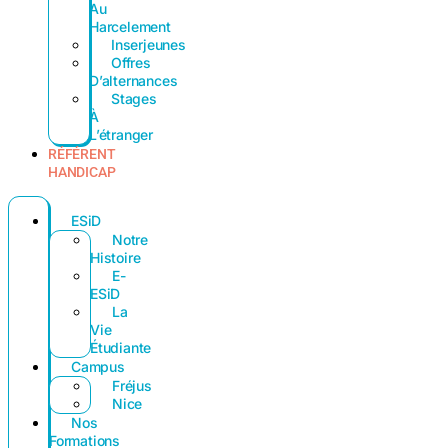
Au
Harcelement
Inserjeunes
Offres
D’alternances
Stages
À
L’étranger
RÉFÉRENT
HANDICAP
ESiD
Notre
Histoire
E-
ESiD
La
Vie
Étudiante
Campus
Fréjus
Nice
Nos
Formations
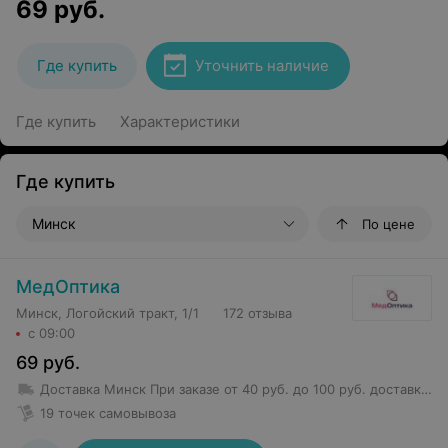
69
руб.
Где купить
Уточнить наличие
Где купить
Характеристики
Где купить
Минск
По цене
МедОптика
Минск, Логойский тракт, 1/1
172 отзыва
с 09:00
69
руб.
Доставка Минск
При заказе от 40 руб. до 100 руб. доставка 5,50 руб.
19 точек самовывоза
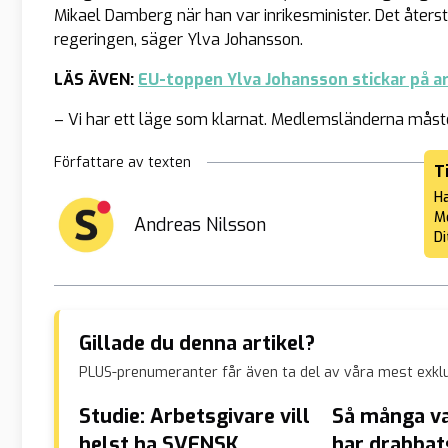
Mikael Damberg när han var inrikesminister. Det återst
regeringen, säger Ylva Johansson.
LÄS ÄVEN:
EU-toppen Ylva Johansson stickar på a
– Vi har ett läge som klarnat. Medlemsländerna måste a
Författare av texten
T
Ha
Me
Andreas Nilsson
Di
Gillade du denna artikel?
PLUS-prenumeranter får även ta del av våra mest exklu
Studie: Arbetsgivare vill
Så många va
helst ha SVENSK
har drabbat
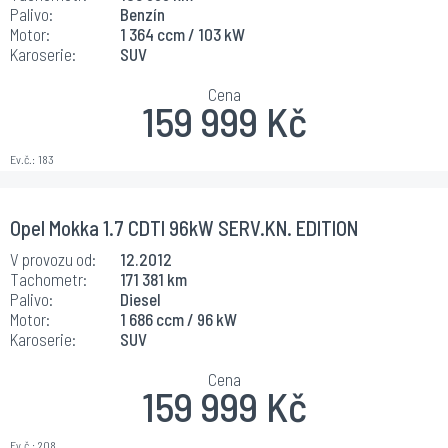
Palivo:
Benzín
Motor:
1 364 ccm / 103 kW
Karoserie:
SUV
Cena
159 999 Kč
Ev.č.:
183
Opel Mokka 1.7 CDTI 96kW SERV.KN. EDITION
V provozu od:
12.2012
Tachometr:
171 381 km
Palivo:
Diesel
Motor:
1 686 ccm / 96 kW
Karoserie:
SUV
Cena
159 999 Kč
Ev.č.:
208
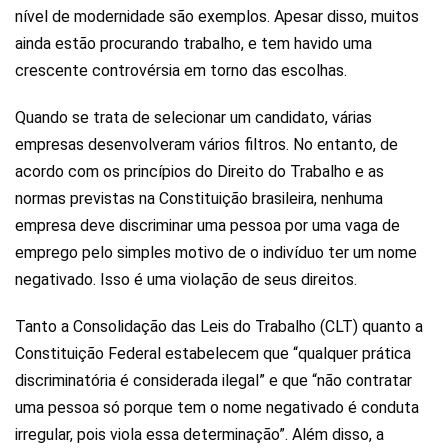
nível de modernidade são exemplos. Apesar disso, muitos
ainda estão procurando trabalho, e tem havido uma
crescente controvérsia em torno das escolhas.
Quando se trata de selecionar um candidato, várias
empresas desenvolveram vários filtros. No entanto, de
acordo com os princípios do Direito do Trabalho e as
normas previstas na Constituição brasileira, nenhuma
empresa deve discriminar uma pessoa por uma vaga de
emprego pelo simples motivo de o indivíduo ter um nome
negativado. Isso é uma violação de seus direitos.
Tanto a Consolidação das Leis do Trabalho (CLT) quanto a
Constituição Federal estabelecem que “qualquer prática
discriminatória é considerada ilegal” e que “não contratar
uma pessoa só porque tem o nome negativado é conduta
irregular, pois viola essa determinação”. Além disso, a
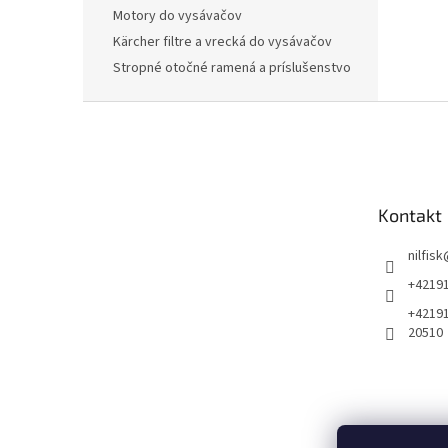
Motory do vysávačov
Kärcher filtre a vrecká do vysávačov
Stropné otočné ramená a príslušenstvo
Z
á
p
ä
t
Kontakt
i
e
nilfisk
+4219
+4219
20510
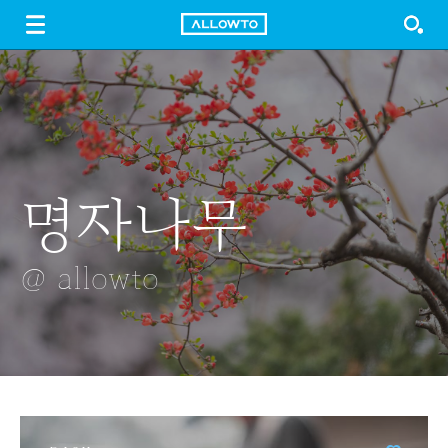
LOGIN
SIGN UP
FREE DOWNLOAD
GUIDE
명자나무
노란 은행나무
돼지
벚꽃
아파트
@ allowto
@ allowto
@ allowto
@ allowto
@ allowto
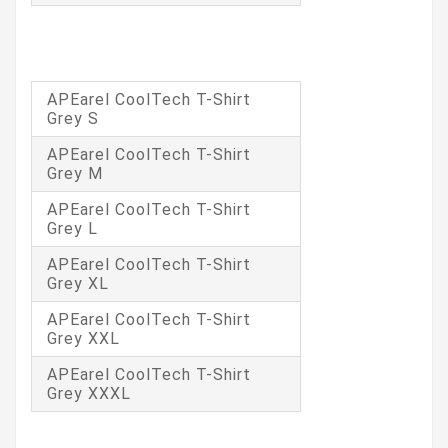
APEarel CoolTech T-Shirt
Grey S
APEarel CoolTech T-Shirt
Grey M
APEarel CoolTech T-Shirt
Grey L
APEarel CoolTech T-Shirt
Grey XL
APEarel CoolTech T-Shirt
Grey XXL
APEarel CoolTech T-Shirt
Grey XXXL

» What the task requires: Copy out the data verbatim, excluding the pictures.

» Exercise output:
Au
Harcelement
Inserjeunes
Offres
D’alternances
Stages
À
L’étranger
RÉFÉRENT
HANDICAP
ESiD
Notre
Histoire
E-
ESiD
La
Vie
Étudiante
Campus
Fréjus
Nice
Nos
Formations
69
руб.
Где купить
Уточнить наличие
Где купить
Характеристики
Где купить
Минск
По цене
МедОптика
Минск, Логойский тракт, 1/1
172 отзыва
с 09:00
69
руб.
Доставка Минск
При заказе от 40 руб. до 100 руб. доставка 5,50 руб.
19 точек самовывоза
Mikael Damberg när han var inrikesminister. Det återst
regeringen, säger Ylva Johansson.
LÄS ÄVEN:
EU-toppen Ylva Johansson stickar på a
– Vi har ett läge som klarnat. Medlemsländerna måste a
Författare av texten
T
Ha
Me
Andreas Nilsson
Di
Gillade du denna artikel?
PLUS-prenumeranter får även ta del av våra mest exklu
Studie: Arbetsgivare vill
Så många va
helst ha SVENSK
har drabbat
Palivo:
Benzín
Motor:
1 364 ccm / 103 kW
Karoserie:
SUV
Cena
159 999 Kč
Ev.č.:
183
Opel Mokka 1.7 CDTI 96kW SERV.KN. EDITION
V provozu od:
12.2012
Tachometr:
171 381 km
Palivo:
Diesel
Motor:
1 686 ccm / 96 kW
Karoserie:
SUV
Cena
159 999 Kč
Ev.č.:
208
nível de modernidade são exemplos. Apesar disso, muitos
ainda estão procurando trabalho, e tem havido uma
crescente controvérsia em torno das escolhas.
Quando se trata de selecionar um candidato, várias
empresas desenvolveram vários filtros. No entanto, de
acordo com os princípios do Direito do Trabalho e as
normas previstas na Constituição brasileira, nenhuma
empresa deve discriminar uma pessoa por uma vaga de
emprego pelo simples motivo de o indivíduo ter um nome
negativado. Isso é uma violação de seus direitos.
Tanto a Consolidação das Leis do Trabalho (CLT) quanto a
Constituição Federal estabelecem que “qualquer prática
discriminatória é considerada ilegal” e que “não contratar
uma pessoa só porque tem o nome negativado é conduta
irregular, pois viola essa determinação”. Além disso, a
Motory do vysávačov
Kärcher filtre a vrecká do vysávačov
Stropné otočné ramená a príslušenstvo
Z
á
p
ä
t
Kontakt
i
e
nilfisk
+4219
+4219
20510
LOGIN
SIGN UP
FREE DOWNLOAD
GUIDE
명자나무
노란 은행나무
돼지
벚꽃
아파트
@ allowto
@ allowto
@ allowto
@ allowto
@ allowto
APEarel CoolTech T-Shirt
Grey S
APEarel CoolTech T-Shirt
Grey M
APEarel CoolTech T-Shirt
Grey L
APEarel CoolTech T-Shirt
Grey XL
APEarel CoolTech T-Shirt
Grey XXL
APEarel CoolTech T-Shirt
Grey XXXL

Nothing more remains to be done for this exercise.